Bevoegdheid en noodzaak van woningsluiting door de burgemeester in verband met drugshandel

In deze zaak heeft de rechtbank Midden-Nederland op 1 maart 2022 uitspraak gedaan over de bevoegdheid van de burgemeester van Amersfoort om een woning te sluiten op basis van artikel 13b van de Opiumwet. De zaak betreft een beroep van eiser, die de woning huurt en beschuldigd wordt van drugshandel. De burgemeester besloot op 23 juni 2021 om de woning voor drie maanden te sluiten, nadat er op 6 mei 2021 een huiszoeking had plaatsgevonden waarbij een aanzienlijke hoeveelheid amfetamine en andere druggerelateerde voorwerpen werden aangetroffen. Eiser heeft bezwaar gemaakt tegen deze sluiting, maar de rechtbank oordeelt dat de burgemeester bevoegd was om de sluiting te effectueren en dat de noodzaak voor sluiting aanwezig was om het woon- en leefklimaat te beschermen.

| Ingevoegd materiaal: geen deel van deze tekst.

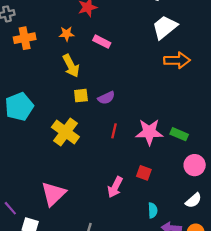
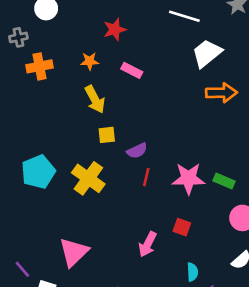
purple semicircle: (106, 98) -> (137, 151), moved
cyan pentagon: (19, 107) -> (38, 172), moved

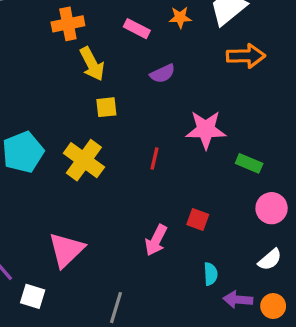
orange star: (90, 61) -> (180, 17), moved
orange cross: (40, 66) -> (68, 24), moved
purple semicircle: (137, 151) -> (163, 74), moved
pink star: (188, 178) -> (206, 130), moved

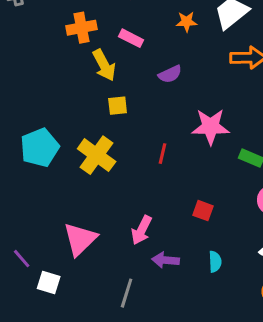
pink rectangle: (137, 29) -> (131, 38), moved
pink arrow: (156, 240) -> (142, 230), moved
purple arrow: (238, 300) -> (166, 260), moved

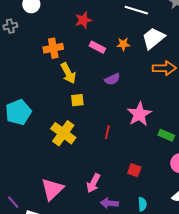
pink rectangle: (131, 38) -> (97, 47), moved
pink star: (211, 127) -> (139, 114), turned -30
cyan pentagon: (40, 148) -> (18, 112), moved

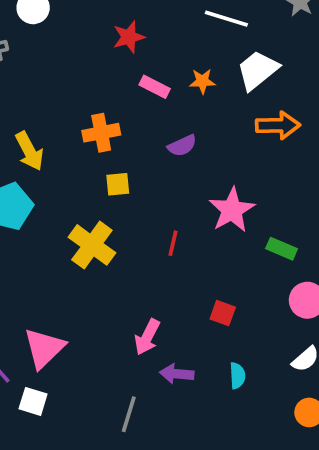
orange cross: (53, 48) -> (101, 133), moved
yellow arrow: (68, 73) -> (29, 151), moved
pink triangle: (52, 189) -> (44, 348), moved

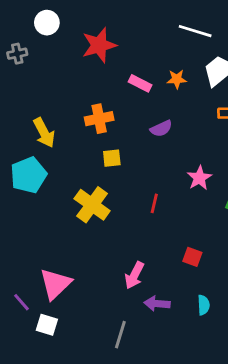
red star: (129, 37) -> (99, 45), moved, size x1.4
pink star: (232, 210) -> (199, 178), size x0.7

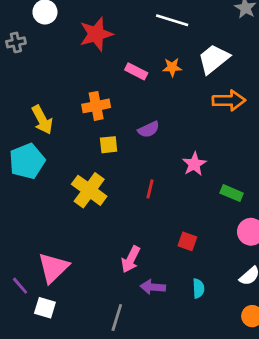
white line: (195, 31) -> (172, 20), moved
purple semicircle: (161, 128) -> (149, 129), moved

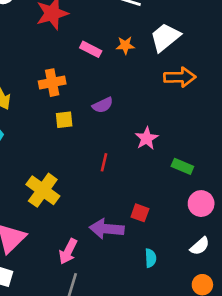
yellow cross: (89, 190) -> (43, 190), moved
pink arrow: (131, 259) -> (68, 251), moved
purple arrow: (153, 287) -> (107, 229), moved, size x1.4

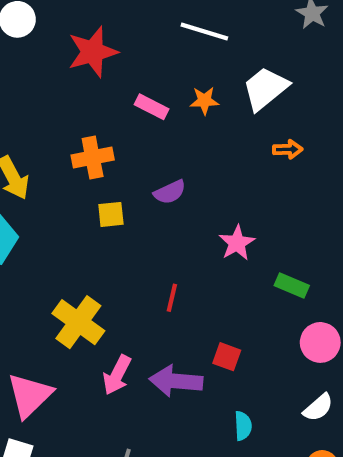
orange arrow: (180, 77) -> (288, 149), size x0.6
red line: (104, 162) -> (172, 298), moved
pink arrow: (68, 251) -> (117, 375), moved

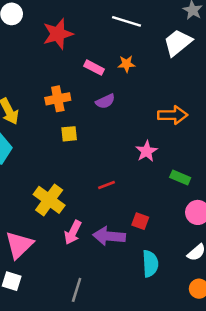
white trapezoid: (265, 88) -> (178, 43), moved
orange arrow: (288, 149) -> (173, 115), moved, size x1.6
purple semicircle: (170, 192) -> (105, 101), moved
red line: (172, 298) -> (107, 185), turned 56
cyan semicircle: (243, 426) -> (150, 264), size x1.5

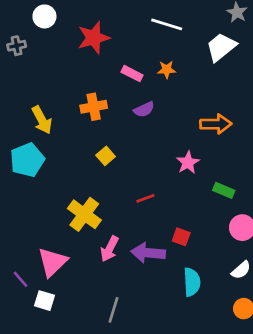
yellow square: (69, 134) -> (106, 156), moved, turned -35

De rechtbank overweegt dat de burgemeester op basis van de aangetroffen hoeveelheid drugs en de meldingen van drugshandel vanuit de woning, terecht heeft geconcludeerd dat er sprake was van een handelshoeveelheid. Eiser heeft niet overtuigend aangetoond dat de drugs voor eigen gebruik waren en de rechtbank wijst erop dat de burgemeester niet alleen op de hoeveelheid drugs, maar ook op andere omstandigheden, zoals de aangetroffen weegschalen en gripzakjes, heeft mogen afgaan. De rechtbank stelt vast dat de sluiting noodzakelijk was voor het herstel van de openbare orde en dat de burgemeester voldoende rekening heeft gehouden met de gevolgen van de sluiting voor eiser. De rechtbank wijst het beroep van eiser af en concludeert dat de sluiting niet onevenredig was.

Uitspraak

RECHTBANK MIDDEN-NEDERLAND
Zittingsplaats Utrecht
Bestuursrecht
zaaknummer: UTR 21/4663

uitspraak van de enkelvoudige kamer van 1 maart 2022 in de zaak tussen

[eiser] , te [plaats] , eiser

(gemachtigde: mr. H. Giard),
en
het college van burgemeester en wethouders van de gemeente Amersfoort, verweerder
(gemachtigde: mr. H. Maaijen).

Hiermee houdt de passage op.